For each line in the material below that holds "является", copy that line.

'''

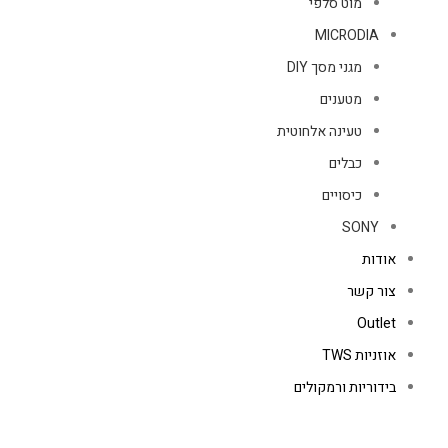
מוט סלפי
MICRODIA
מגני מסך DIY
מטענים
טעינה אלחוטית
כבלים
כיסויים
SONY
אודות
צור קשר
Outlet
אוזניות TWS
בידוריות ורמקולים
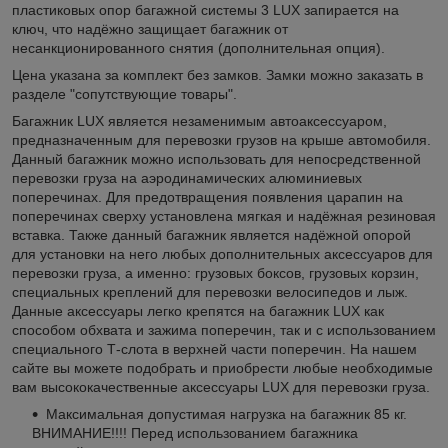
пластиковых опор багажной системы 3 LUX запирается на
ключ, что надёжно защищает багажник от
несанкционированного снятия (дополнительная опция).
Цена указана за комплект без замков. Замки можно заказать в
разделе "сопутствующие товары".
Багажник LUX является незаменимым автоаксессуаром,
предназначенным для перевозки грузов на крыше автомобиля.
Данный багажник можно использовать для непосредственной
перевозки груза на аэродинамических алюминиевых
поперечинах. Для предотвращения появления царапин на
поперечинах сверху установлена мягкая и надёжная резиновая
вставка. Также данный багажник является надёжной опорой
для установки на него любых дополнительных аксессуаров для
перевозки груза, а именно: грузовых боксов, грузовых корзин,
специальных креплений для перевозки велосипедов и лыж.
Данные аксессуары легко крепятся на багажник LUX как
способом обхвата и зажима поперечин, так и с использованием
специального Т-слота в верхней части поперечин. На нашем
сайте вы можете подобрать и приобрести любые необходимые
вам высококачественные аксессуары LUX для перевозки груза.
Максимальная допустимая нагрузка на багажник 85 кг.
ВНИМАНИЕ!!!! Перед использованием багажника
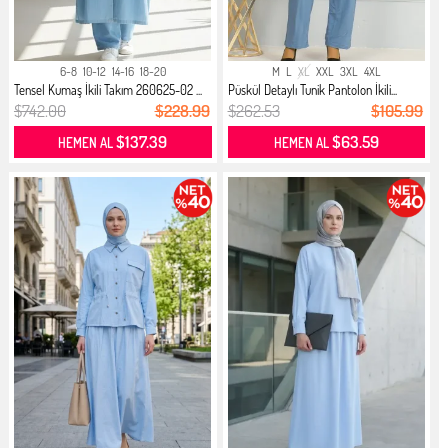
6-8
10-12
14-16
18-20
M
L
XL
XXL
3XL
4XL
Tensel Kumaş İkili Takım 260625-02 ...
Püskül Detaylı Tunik Pantolon İkili...
$742.00
$228.99
$262.53
$105.99
$137.39
$63.59
HEMEN AL
HEMEN AL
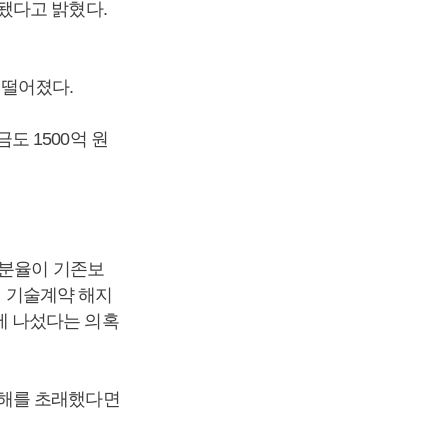
됐다고 밝혔다.
 떨어졌다.
 1500억 원
지분율이 기존보
해 기술계약 해지
에 나섰다는 의혹
피해를 초래했다면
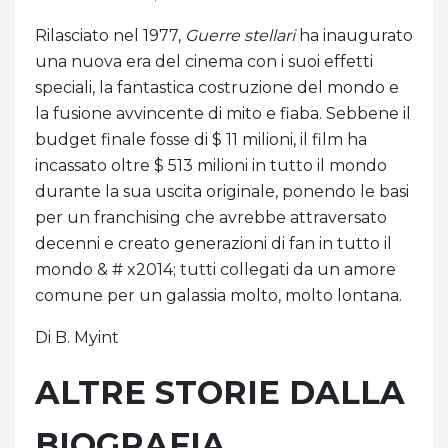
Rilasciato nel 1977,
Guerre stellari
ha inaugurato
una nuova era del cinema con i suoi effetti
speciali, la fantastica costruzione del mondo e
la fusione avvincente di mito e fiaba. Sebbene il
budget finale fosse di $ 11 milioni, il film ha
incassato oltre $ 513 milioni in tutto il mondo
durante la sua uscita originale, ponendo le basi
per un franchising che avrebbe attraversato
decenni e creato generazioni di fan in tutto il
mondo & # x2014; tutti collegati da un amore
comune per un galassia molto, molto lontana.
Di B. Myint
ALTRE STORIE DALLA
BIOGRAFIA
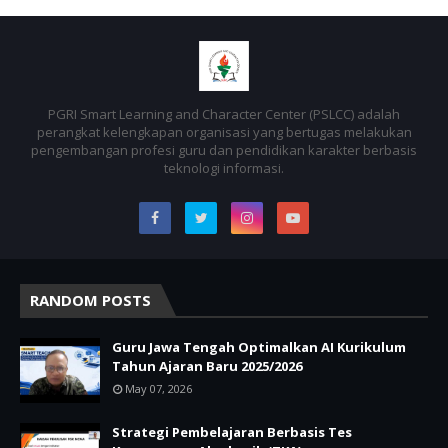
PGRI Smart Learning and Character Center (PSLCC) adalah
perangkat kelengkapan organisasi yang bertugas melakukan
pengembangan profesi guru dan pendidikan karakter berbasis
teknologi informasi.
RANDOM POSTS
Guru Jawa Tengah Optimalkan AI Kurikulum
Tahun Ajaran Baru 2025/2026
May 07, 2026
Strategi Pembelajaran Berbasis Tes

'''

### REPLY
Багажник LUX является незаменимым автоаксессуаром,
вставка. Также данный багажник является надёжной опорой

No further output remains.